The Copyright Office released a “Pre-publication” version of Part 3 of its Report on Copyright and AI. Coincidentally (?) Shira Perlmuter, the Register of Copyrights, was fired amid a shakeup at the Copyright Office. The Report was also supposed to address infringement issues, but did not. Those issued will now be addressed in a Part 4 of the Report.
A more detailed summary will be provided, but some high level takeaways are as follows.
- There is no per se rule on whether training AI on copyrighted content is infringement/Fair Use. It will be a cases-by-case analysis.
- Each “use” of copyrighted content needs to be considered. Several stages in the development of generative AI involve using copyrighted works in different ways that implicate the owners’ exclusive rights. Each needs to be considered separately. Different end uses may yield different results.
- The fair use determination requires balancing the multiple statutory factors in light of all relevant circumstances. But the first and fourth factors will often be most significant. Nothing new here.

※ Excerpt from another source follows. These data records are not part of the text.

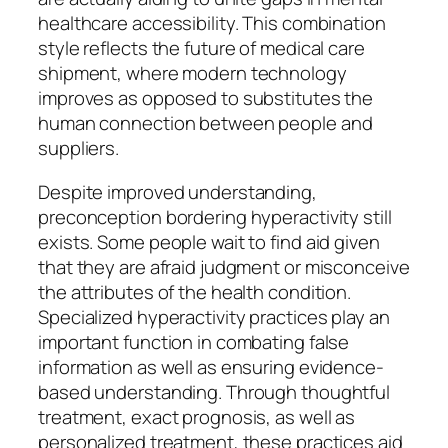
healthcare accessibility. This combination
style reflects the future of medical care
shipment, where modern technology
improves as opposed to substitutes the
human connection between people and
suppliers.
Despite improved understanding,
preconception bordering hyperactivity still
exists. Some people wait to find aid given
that they are afraid judgment or misconceive
the attributes of the health condition.
Specialized hyperactivity practices play an
important function in combating false
information as well as ensuring evidence-
based understanding. Through thoughtful
treatment, exact prognosis, as well as
personalized treatment, these practices aid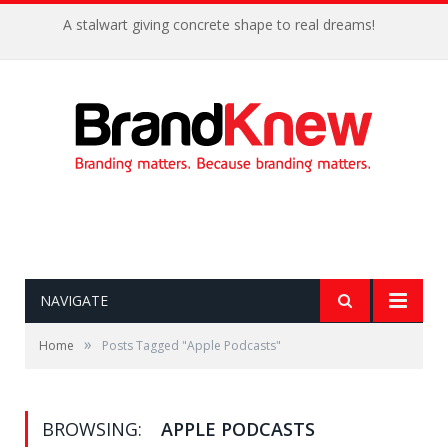
A stalwart giving concrete shape to real dreams!
NAVIGATE
»
Home
Posts Tagged "Apple Podcasts"
BROWSING:
APPLE PODCASTS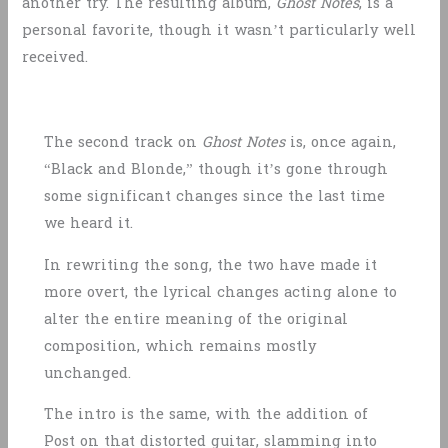
another try. The resulting album,
Ghost Notes
, is a
personal favorite, though it wasn’t particularly well
received.
The second track on
Ghost Notes
is, once again,
“Black and Blonde,” though it’s gone through
some significant changes since the last time
we heard it.
In rewriting the song, the two have made it
more overt, the lyrical changes acting alone to
alter the entire meaning of the original
composition, which remains mostly
unchanged.
The intro is the same, with the addition of
Post on that distorted guitar, slamming into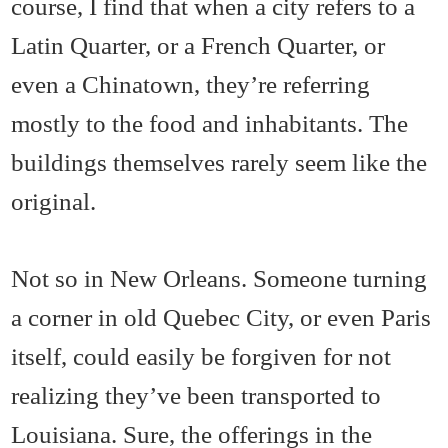
course, I find that when a city refers to a
Latin Quarter, or a French Quarter, or
even a Chinatown, they’re referring
mostly to the food and inhabitants. The
buildings themselves rarely seem like the
original.
Not so in New Orleans. Someone turning
a corner in old Quebec City, or even Paris
itself, could easily be forgiven for not
realizing they’ve been transported to
Louisiana. Sure, the offerings in the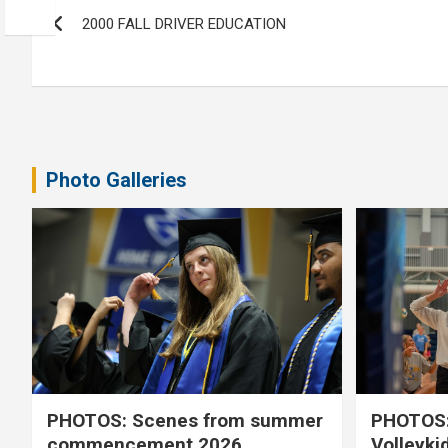
Post
2000 FALL DRIVER EDUCATION
navigation
Photo Galleries
PHOTOS: Scenes from summer
PHOTOS:
commencement 2026
Volleyki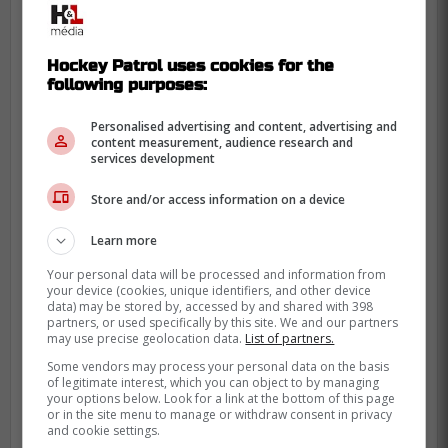
Hockey Patrol uses cookies for the
following purposes:
Personalised advertising and content, advertising and
content measurement, audience research and
services development
Store and/or access information on a device
Learn more
Your personal data will be processed and information from
your device (cookies, unique identifiers, and other device
data) may be stored by, accessed by and shared with 398
partners, or used specifically by this site. We and our partners
may use precise geolocation data.
List of partners.
He likely won't keep it around for too long,
Some vendors may process your personal data on the basis
but we can all hope it becomes his new
of legitimate interest, which you can object to by managing
your options below. Look for a link at the bottom of this page
trademark!
or in the site menu to manage or withdraw consent in privacy
and cookie settings.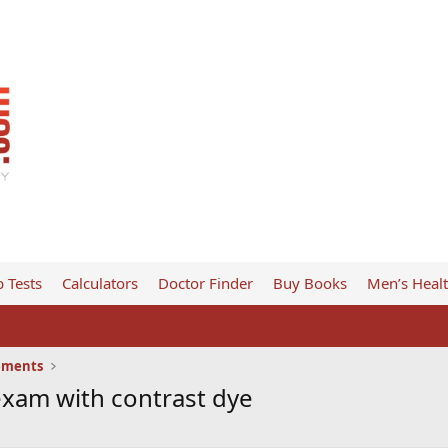
 Tests
Calculators
Doctor Finder
Buy Books
Men’s Heal
ements
xam with contrast dye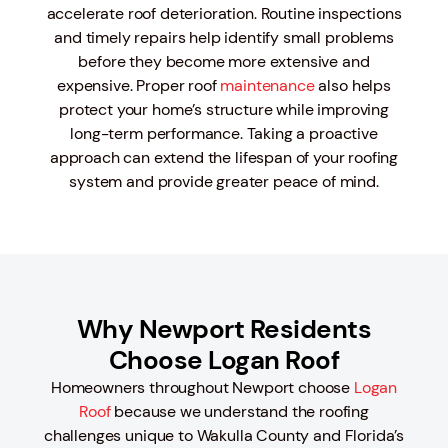
accelerate roof deterioration. Routine inspections
and timely repairs help identify small problems
before they become more extensive and
expensive. Proper roof
maintenance
also helps
protect your home’s structure while improving
long-term performance. Taking a proactive
approach can extend the lifespan of your roofing
system and provide greater peace of mind.
Why Newport Residents
Choose Logan Roof
Homeowners throughout Newport choose
Logan
Roof
because we understand the roofing
challenges unique to Wakulla County and Florida’s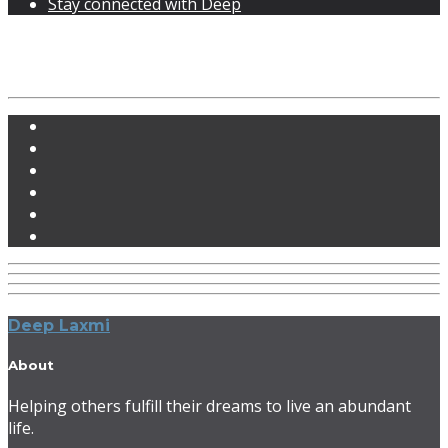
Stay connected with Deep
Blog with sidebar
Deep Laxmi
About
Helping others fulfill their dreams to live an abundant
life.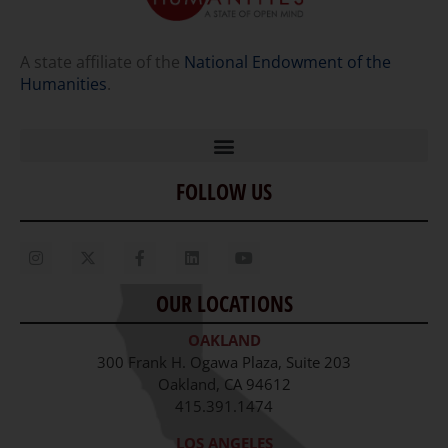
A state affiliate of the
National Endowment of the
Humanities
.
FOLLOW US
Home
Our Story
Contact Us
OUR LOCATIONS
Staff
OAKLAND
Job Opportunities
300 Frank H. Ogawa Plaza, Suite 203
Oakland, CA 94612
415.391.1474
LOS ANGELES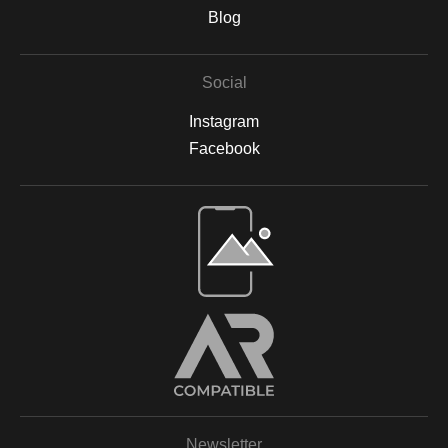
are backed by acid-free materials to protect the integrity of your
Blog
artwork for years to come. Why Choose Archival Prints? By
working with Print Partner, I can ensure that your print will retain
its color, detail, and beauty for decades to come. Whether
Social
displayed in your home, office, or a gallery, my archival-quality
prints are designed to be long-lasting and fade-resistant,
Instagram
allowing you to enjoy the beauty of nature for years. For more
information on the materials and process, please visit Print
Facebook
Partner's official website or feel free to contact me with any
questions.
Open Live Preview AR
Newsletter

- Various uses of copyrighted works in AI training are likely to be transformative. The extent to which they are fair, however, will depend on what works were used, from what source, for what purpose, and with what controls on the outputs—all of which can affect the market. Nothing really new here. Whether a work was pirated or legally obtained can be considered.
- The Report indicates that voluntary licensing and extended collective licensing should be considered- no compulsory schemes or new legislation at least for now.
- Perhaps the most controversial part of the Report, in my opinion, is the breadth of the fourth fair use factor – the effect of the use upon the potential market for or value of the copyrighted work.
- This section evaluates different ways in which the use of copyrighted works for generative AI can affect the market for or value of those works, including through lost sales, market dilution, and lost licensing opportunities. It also addresses broader claims that the public benefits of unlicensed training might shift the fair use balance.
- The Office’s view is that the statute on its face encompasses any “effect” upon the potential market. The speed and scale at which AI systems generate content pose a serious risk of diluting markets for works of the same kind as in their training data – not just competition for sales of an author’s works. Market harm can also stem from AI models’ generation of material stylistically similar to works in their training data, despite noting that copyright does not protect style.
- The report makes clear that using certain “guardrails” could reduce the likelihood of a finding of infringement.
- The Report assesses various infringement considerations with the use of Retrieval Augmented Generation (RAG).
- This is not even close to a complete summary of the 113 page report. But I am working on a more detailed summary.